X09=U0020;  control HT as space

X0A=U0020;  control LF as space

X0B=U0020;  control VT as space

X0C=U0020;  control FF as space

X0D=U0020;  control CR as space

X0E=U251C;  box T right

X0F=U2524;  box T left

X10=U2070;  superscript 0

X11=U207A;  superscript +

X12=U207D;  superscript (

X13=U207E;  superscript )

X14=U2074;  superscript 4

X15=U2075;  superscript 5

X16=U2076;  superscript 6

X17=U2077;  superscript 7

X18=U2078;  superscript 8

X19=U2079;  superscript 9

X1A=U0020;  control EOF as space

X1B=U0020;  control ESC as space

X1C=U2514;  box LL

X1D=U2518;  box LR

X1E=U250C;  box UL

X1F=U2510;  box UR

X7F=U0020;  control DEL as space

X97=U2500;  box horizontal

X81=U253C;  box intersection

X90=U25AA;  black square

X8D=U2264;  LE

X8F=U2260;  NE

X9D=U2265;  GE

XA0=U0020;  non-breaking space

XAF=U207B;  superscript - 00AF may be OK too


Notice that if you had data with embedded CR and LF characters (say, if your file was RECFM F and EOL NONE), that might be valid as screen data while editing, but your printer may object.  In addition, our Raster screen fonts have the special  CR  and  LF  symbols as single characters, but most printer fonts do not have these defined.  To avoid such data causing problems for your printer, you should map these control codes to space (U0020) so that it won't interfere with the printer's normal operation.
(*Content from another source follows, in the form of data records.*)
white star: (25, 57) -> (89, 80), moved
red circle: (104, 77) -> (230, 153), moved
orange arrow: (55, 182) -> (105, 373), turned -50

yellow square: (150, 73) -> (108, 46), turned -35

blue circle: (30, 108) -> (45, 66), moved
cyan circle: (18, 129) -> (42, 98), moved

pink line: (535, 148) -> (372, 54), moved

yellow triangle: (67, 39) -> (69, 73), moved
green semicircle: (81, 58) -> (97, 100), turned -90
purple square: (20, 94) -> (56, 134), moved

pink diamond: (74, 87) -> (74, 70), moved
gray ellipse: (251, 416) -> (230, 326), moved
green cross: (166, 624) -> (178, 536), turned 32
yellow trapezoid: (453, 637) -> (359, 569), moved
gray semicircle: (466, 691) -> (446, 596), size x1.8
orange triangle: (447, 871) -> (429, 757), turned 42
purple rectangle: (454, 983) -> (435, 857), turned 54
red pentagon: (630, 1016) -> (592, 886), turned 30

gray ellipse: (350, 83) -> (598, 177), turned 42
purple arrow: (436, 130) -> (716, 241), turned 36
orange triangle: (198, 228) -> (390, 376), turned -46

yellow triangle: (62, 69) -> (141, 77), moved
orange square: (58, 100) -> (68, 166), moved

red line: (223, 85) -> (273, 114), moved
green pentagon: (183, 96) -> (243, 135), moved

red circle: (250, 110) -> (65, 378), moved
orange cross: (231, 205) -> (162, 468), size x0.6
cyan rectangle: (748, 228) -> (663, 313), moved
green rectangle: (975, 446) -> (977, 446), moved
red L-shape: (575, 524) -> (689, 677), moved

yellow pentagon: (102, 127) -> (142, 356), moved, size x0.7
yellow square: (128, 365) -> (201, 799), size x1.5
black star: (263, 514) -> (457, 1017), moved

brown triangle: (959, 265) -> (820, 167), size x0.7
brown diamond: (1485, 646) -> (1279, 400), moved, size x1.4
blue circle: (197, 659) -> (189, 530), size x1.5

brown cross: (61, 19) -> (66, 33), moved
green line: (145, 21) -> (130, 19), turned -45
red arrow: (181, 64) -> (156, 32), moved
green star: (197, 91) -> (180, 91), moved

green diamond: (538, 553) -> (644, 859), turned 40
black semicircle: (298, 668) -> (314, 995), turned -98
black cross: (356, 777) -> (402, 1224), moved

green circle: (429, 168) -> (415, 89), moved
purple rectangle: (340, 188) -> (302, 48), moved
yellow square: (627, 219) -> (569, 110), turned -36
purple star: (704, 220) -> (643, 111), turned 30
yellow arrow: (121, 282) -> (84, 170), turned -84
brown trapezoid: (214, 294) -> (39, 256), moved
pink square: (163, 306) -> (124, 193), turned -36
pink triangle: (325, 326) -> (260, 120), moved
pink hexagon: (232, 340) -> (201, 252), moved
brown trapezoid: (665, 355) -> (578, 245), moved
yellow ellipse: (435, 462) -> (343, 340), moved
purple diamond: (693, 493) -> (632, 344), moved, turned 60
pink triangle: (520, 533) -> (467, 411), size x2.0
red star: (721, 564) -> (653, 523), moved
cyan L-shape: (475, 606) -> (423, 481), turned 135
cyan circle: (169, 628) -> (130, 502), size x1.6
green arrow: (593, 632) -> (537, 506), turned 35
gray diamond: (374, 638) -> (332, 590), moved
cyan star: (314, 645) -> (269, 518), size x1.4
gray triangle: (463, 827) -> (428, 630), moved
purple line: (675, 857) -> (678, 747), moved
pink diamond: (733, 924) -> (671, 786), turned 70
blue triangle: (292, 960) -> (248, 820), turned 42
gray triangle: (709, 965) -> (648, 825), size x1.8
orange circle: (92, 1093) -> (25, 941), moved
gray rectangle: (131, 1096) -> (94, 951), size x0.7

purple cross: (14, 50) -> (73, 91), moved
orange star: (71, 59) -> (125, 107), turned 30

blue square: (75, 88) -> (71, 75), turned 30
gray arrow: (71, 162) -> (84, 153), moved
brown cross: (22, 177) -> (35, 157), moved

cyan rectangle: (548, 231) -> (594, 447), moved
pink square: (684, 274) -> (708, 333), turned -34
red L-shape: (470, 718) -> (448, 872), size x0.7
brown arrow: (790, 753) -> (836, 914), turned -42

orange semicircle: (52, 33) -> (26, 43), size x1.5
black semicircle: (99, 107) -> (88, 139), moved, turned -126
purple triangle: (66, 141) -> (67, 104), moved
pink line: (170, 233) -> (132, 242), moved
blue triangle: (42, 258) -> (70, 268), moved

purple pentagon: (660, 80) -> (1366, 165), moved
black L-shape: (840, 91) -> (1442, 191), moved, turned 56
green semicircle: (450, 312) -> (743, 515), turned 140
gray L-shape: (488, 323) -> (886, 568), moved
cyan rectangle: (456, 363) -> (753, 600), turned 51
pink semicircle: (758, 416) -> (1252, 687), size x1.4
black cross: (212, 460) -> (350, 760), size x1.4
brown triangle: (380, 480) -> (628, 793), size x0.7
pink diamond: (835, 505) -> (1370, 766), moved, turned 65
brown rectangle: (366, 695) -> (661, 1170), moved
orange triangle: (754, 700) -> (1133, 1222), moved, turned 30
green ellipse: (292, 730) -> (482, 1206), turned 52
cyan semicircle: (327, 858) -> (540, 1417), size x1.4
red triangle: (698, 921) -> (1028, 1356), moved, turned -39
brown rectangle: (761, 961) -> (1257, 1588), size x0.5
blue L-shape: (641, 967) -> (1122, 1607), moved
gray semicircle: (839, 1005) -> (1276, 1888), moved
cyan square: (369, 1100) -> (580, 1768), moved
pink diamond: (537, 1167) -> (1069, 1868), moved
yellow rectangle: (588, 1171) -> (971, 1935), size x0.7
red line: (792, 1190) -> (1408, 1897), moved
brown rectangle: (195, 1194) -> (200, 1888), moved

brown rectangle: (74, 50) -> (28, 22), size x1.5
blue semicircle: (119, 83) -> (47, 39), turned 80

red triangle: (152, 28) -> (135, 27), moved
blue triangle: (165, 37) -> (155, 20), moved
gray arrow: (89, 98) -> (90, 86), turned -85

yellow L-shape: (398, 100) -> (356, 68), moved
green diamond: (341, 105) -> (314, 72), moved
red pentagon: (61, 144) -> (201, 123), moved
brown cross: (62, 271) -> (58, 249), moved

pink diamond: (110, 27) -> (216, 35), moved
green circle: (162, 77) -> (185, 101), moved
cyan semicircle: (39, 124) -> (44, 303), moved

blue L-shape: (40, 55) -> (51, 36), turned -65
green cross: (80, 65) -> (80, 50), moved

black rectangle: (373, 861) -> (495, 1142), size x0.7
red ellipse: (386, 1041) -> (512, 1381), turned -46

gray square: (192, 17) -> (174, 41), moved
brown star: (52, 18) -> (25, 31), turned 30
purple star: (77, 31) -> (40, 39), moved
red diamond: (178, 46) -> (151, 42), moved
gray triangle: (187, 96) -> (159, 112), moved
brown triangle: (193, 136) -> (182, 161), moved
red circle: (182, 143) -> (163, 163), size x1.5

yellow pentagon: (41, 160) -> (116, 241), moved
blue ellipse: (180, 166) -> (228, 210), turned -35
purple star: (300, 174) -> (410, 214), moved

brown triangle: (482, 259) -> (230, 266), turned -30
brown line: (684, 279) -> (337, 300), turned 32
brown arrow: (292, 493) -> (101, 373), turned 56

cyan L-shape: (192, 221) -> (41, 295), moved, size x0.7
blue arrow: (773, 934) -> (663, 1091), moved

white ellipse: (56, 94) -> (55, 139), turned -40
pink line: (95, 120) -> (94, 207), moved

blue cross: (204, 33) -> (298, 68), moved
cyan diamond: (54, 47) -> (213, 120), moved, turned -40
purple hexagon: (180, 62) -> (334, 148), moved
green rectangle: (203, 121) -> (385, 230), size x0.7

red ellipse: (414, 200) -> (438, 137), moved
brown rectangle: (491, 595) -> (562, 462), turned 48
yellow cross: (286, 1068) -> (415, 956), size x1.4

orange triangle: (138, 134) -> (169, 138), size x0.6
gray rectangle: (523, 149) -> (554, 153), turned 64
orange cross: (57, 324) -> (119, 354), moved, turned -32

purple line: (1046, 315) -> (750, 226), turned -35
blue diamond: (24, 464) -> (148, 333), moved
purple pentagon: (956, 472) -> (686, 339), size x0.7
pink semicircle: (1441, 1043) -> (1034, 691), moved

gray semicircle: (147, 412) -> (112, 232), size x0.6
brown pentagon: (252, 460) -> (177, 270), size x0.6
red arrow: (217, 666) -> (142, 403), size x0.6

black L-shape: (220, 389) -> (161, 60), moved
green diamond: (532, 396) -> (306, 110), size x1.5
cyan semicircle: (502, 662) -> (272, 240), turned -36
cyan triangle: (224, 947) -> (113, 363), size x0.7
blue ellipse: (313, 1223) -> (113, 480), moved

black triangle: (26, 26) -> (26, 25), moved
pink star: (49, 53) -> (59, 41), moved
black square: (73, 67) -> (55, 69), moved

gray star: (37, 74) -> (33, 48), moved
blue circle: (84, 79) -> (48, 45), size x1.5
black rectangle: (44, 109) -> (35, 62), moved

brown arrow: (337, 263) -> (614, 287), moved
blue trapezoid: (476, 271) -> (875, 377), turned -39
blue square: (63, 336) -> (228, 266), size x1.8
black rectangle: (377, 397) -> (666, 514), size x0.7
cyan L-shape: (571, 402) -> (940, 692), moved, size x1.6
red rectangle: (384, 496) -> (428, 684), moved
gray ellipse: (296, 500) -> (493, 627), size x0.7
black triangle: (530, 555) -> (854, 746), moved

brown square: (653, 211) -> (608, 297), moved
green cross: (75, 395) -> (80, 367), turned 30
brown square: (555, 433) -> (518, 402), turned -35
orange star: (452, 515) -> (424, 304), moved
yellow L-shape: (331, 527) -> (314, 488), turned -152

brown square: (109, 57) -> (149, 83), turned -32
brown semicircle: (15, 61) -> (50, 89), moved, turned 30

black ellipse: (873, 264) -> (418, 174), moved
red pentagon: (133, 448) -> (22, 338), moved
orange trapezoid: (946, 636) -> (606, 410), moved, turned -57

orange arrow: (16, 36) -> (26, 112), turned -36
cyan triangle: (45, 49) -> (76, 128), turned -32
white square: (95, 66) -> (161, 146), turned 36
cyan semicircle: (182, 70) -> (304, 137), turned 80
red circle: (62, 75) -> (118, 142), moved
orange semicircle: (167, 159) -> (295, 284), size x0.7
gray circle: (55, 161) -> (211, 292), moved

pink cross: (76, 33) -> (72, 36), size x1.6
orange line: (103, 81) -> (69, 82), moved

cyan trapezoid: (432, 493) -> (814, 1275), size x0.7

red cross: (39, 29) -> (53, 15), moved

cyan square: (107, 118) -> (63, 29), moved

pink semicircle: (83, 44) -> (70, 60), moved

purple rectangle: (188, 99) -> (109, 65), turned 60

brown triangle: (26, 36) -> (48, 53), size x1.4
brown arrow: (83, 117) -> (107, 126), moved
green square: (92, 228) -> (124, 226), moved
If you have a regular text file, rather than one with EOL NONE, SPFLite takes care of the line termination for you.  Don't worry - even though you might have CR and LF mapped to U0020 as shown above, this won't change how a regular text file is printed.  You'd only get CR and LF changed to blanks if they were data values in your file (in an EOL NONE file), but not when they are part of ordinary text file lines.


Future plans for Unicode Mapping Files


In theory, based on the way we have designed the naming conventions for Unicode Mapping Files, it is conceivable that some day we could add support for mapping of screen fonts, in addition to printer fonts.  If this were done, you could have one common mapping file for both, using a file of SPFLite.Unicode, or if the mappings were different, you could have an SPFLite.Print.Unicode and an SPFLite.Display.Unicode.  That would make it possible to use any fixed font as a display font (rather than just our special Raster screen fonts), and set aside certain special characters as alternative Ansi codes.


In theory, we could also tailor the Unicode mapping of files differently, depending on their file type, by adding some kind of enhanced PROFILE support.  If that were done, the default prefix of SPFLite on a .Unicode file would be changed to something else.


Such changes would be more involved than the basic Unicode mapping support we have presently added for printers.  We are not making any promises as to if or when support for these features might be added.  Any enhancements that are made will be announced on the SPFLite forum if and when they become available.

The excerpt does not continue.